* _TASK_
All the lines below should be set down exactly, with no picture carried into the copy.

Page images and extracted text
┌──
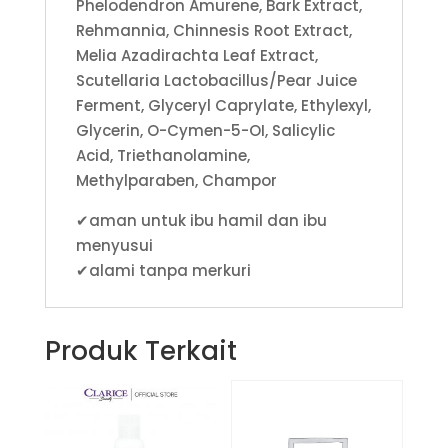
Phelodendron Amurene, Bark Extract,
Rehmannia, Chinnesis Root Extract,
Melia Azadirachta Leaf Extract,
Scutellaria Lactobacillus/Pear Juice
Ferment, Glyceryl Caprylate, Ethylexyl,
Glycerin, O-Cymen-5-OI, Salicylic
Acid, Triethanolamine,
Methylparaben, Champor
✔aman untuk ibu hamil dan ibu
menyusui
✔alami tanpa merkuri
Produk Terkait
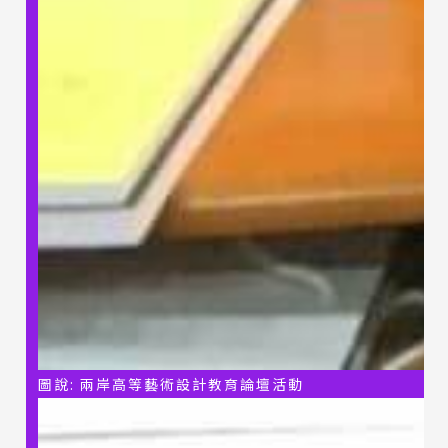
圖說: 兩岸高等藝術設計教育論壇活動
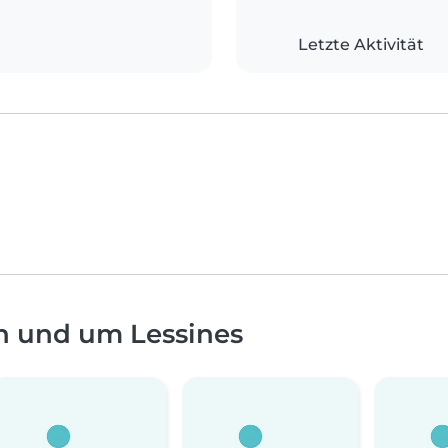
Letzte Aktivität
n und um Lessines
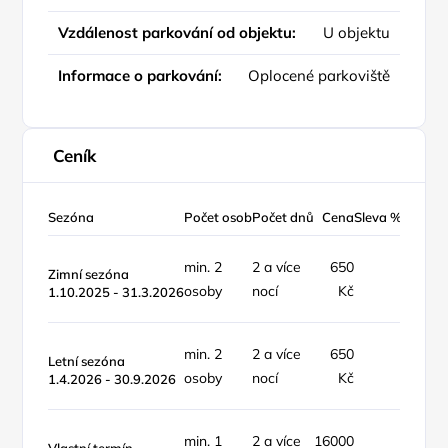
Vzdálenost parkování od objektu:
U objektu
Informace o parkování:
Oplocené parkoviště
Ceník
Sezóna
Počet osob
Počet dnů
Cena
Sleva %
Typ ce
min. 2
2 a více
650
osoba 
Zimní sezóna
osoby
nocí
Kč
noc
1.10.2025 - 31.3.2026
min. 2
2 a více
650
osoba 
Letní sezóna
osoby
nocí
Kč
noc
1.4.2026 - 30.9.2026
min. 1
2 a více
16000
objekt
└──
* _SOLUTION TO THIS PROBLEM_
Phelodendron Amurene, Bark Extract,
Rehmannia, Chinnesis Root Extract,
Melia Azadirachta Leaf Extract,
Scutellaria Lactobacillus/Pear Juice
Ferment, Glyceryl Caprylate, Ethylexyl,
Glycerin, O-Cymen-5-OI, Salicylic
Acid, Triethanolamine,
Methylparaben, Champor
✔aman untuk ibu hamil dan ibu
menyusui
✔alami tanpa merkuri
Produk Terkait
圖說: 兩岸高等藝術設計教育論壇活動
Letzte Aktivität
n und um Lessines
Vzdálenost parkování od objektu:
U objektu
Informace o parkování:
Oplocené parkoviště
Ceník
Sezóna
Počet osob
Počet dnů
Cena
Sleva %
Typ ce
min. 2
2 a více
650
osoba 
Zimní sezóna
osoby
nocí
Kč
noc
1.10.2025 - 31.3.2026
min. 2
2 a více
650
osoba 
Letní sezóna
osoby
nocí
Kč
noc
1.4.2026 - 30.9.2026
min. 1
2 a více
16000
objekt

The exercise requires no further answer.